Si un groupe de personnes
désire vivre dans une société qui punit d’une peine de 50 ans
d’emprisonnement le fait de tirer à l’arme à feu sur un véhicule, il pourrait
le faire grâce au principe de démocratie personnelle. Il devrait vivre avec
les coûts et les bénéfices d’une telle loi. Il ne pourrait pas l’imposer à
ceux qui n’y adhèrent pas. De la même manière, si un groupe de personnes
désirait vivre au sein d’un système qui requiert la restauration de la
propriété endommagée comme punition pour un tel acte, il pourrait le faire,
et devrait vivre avec les coûts et les bénéfices de cette loi.
Puisque la communication est
ce qu’elle est, et que le droit de choisir de souscrire ou non se verrait
offert à tous, les systèmes entreraient en compétition.
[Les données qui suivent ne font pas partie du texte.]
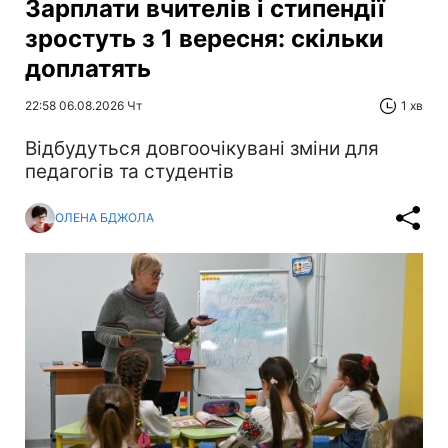
Зарплати вчителів і стипендії
зростуть з 1 вересня: скільки
доплатять
22:58 06.08.2026 Чт
1 хв
Відбудуться довгоочікувані зміни для
педагогів та студентів
ОЛЕНА БДЖОЛА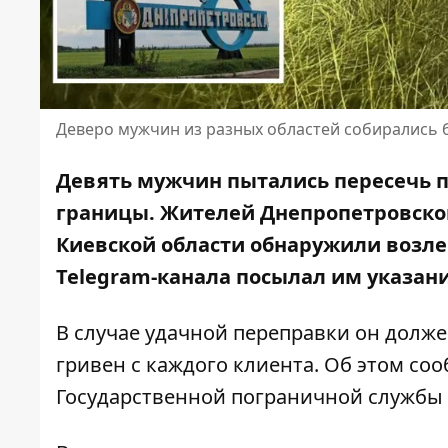
Деверо мужчин из разных областей собирались 
Девять мужчин пытались пересечь 
границы. Жителей Днепропетровско
Киевской области обнаружили возле
Telegram-канала посылал им указан
В случае удачной переправки он долже
гривен с каждого клиента. Об этом с
Государственной пограничной службы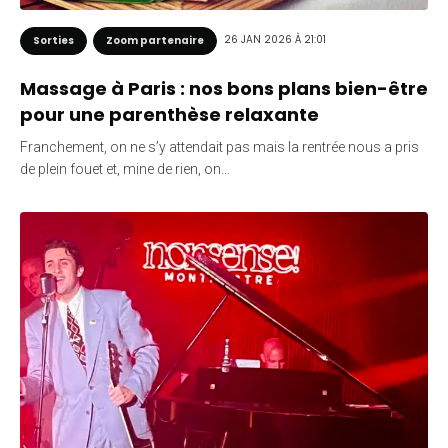
26 JAN 2026 À 21:01
Sorties
Zoom partenaire
Massage à Paris : nos bons plans bien-être
pour une parenthèse relaxante
Franchement, on ne s’y attendait pas mais la rentrée nous a pris
de plein fouet et, mine de rien, on…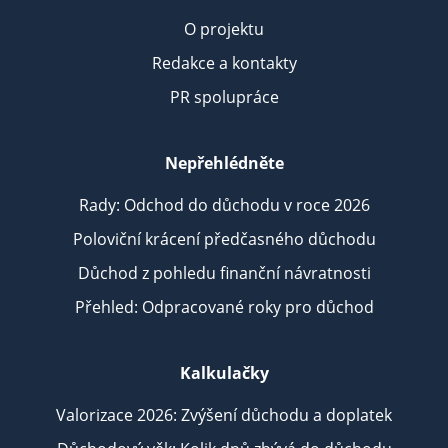
O projektu
Redakce a kontakty
PR spolupráce
Nepřehlédněte
Rady: Odchod do důchodu v roce 2026
Poloviční krácení předčasného důchodu
Důchod z pohledu finanční návratnosti
Přehled: Odpracované roky pro důchod
Kalkulačky
Valorizace 2026: Zvýšení důchodu a doplatek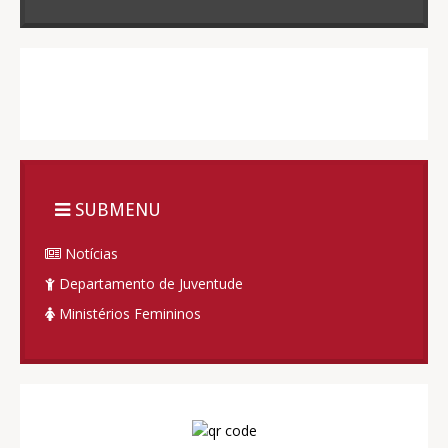
SUBMENU
Notícias
Departamento de Juventude
Ministérios Femininos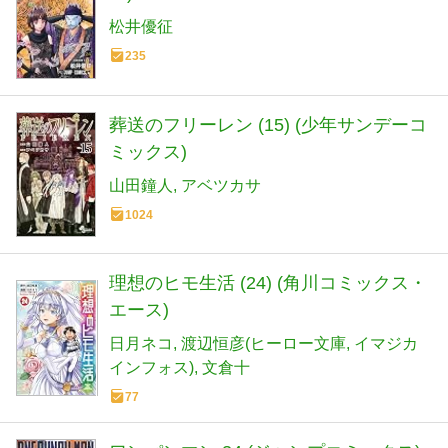
松井優征
235
葬送のフリーレン (15) (少年サンデーコ
ミックス)
山田鐘人
アベツカサ
1024
理想のヒモ生活 (24) (角川コミックス・
エース)
日月ネコ
渡辺恒彦(ヒーロー文庫
イマジカ
インフォス)
文倉十
77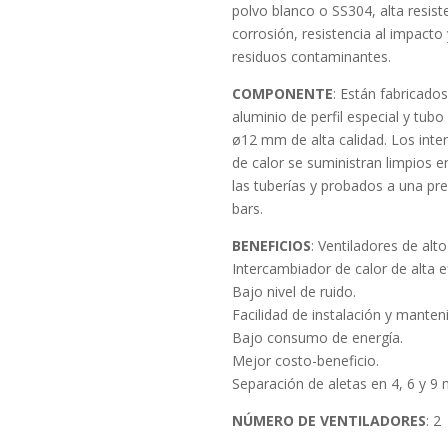
polvo blanco o SS304, alta resiste
corrosión, resistencia al impacto
residuos contaminantes.
COMPONENTE
: Están fabricado
aluminio de perfil especial y tub
ø12 mm de alta calidad. Los int
de calor se suministran limpios en
las tuberías y probados a una pr
bars.
BENEFICIOS
: Ventiladores de alt
Intercambiador de calor de alta ef
Bajo nivel de ruido.
Facilidad de instalación y manten
Bajo consumo de energía.
Mejor costo-beneficio.
Separación de aletas en 4, 6 y 9
NÚMERO DE VENTILADORES
: 2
Des équilibrages
seraient forcés par le principe de démocratie personnelle. Il y aurait des
essais et des erreurs, mais puisque les gens seraient libres de souscrire ou
non, ils pourraient bénéficier de la compétition en en tirant des leçons.
La démocratie d’Etat est basée
sur le principe de la souveraineté d’Etat. Le pouvoir de l’Etat prévaut. Les
citoyens sont associés à cette souveraineté. Peu importe la base de cette
souveraineté, rien ne peut entraver son chemin lorsqu’une loi est formulée,
acceptée et mise en application. Aucun équilibrage n’est fait depuis
l’extérieur. Les citoyens ne peuvent qu’utiliser leur droit limité qu’est
celui de protester, de voter, de déménager et de se présenter aux élections.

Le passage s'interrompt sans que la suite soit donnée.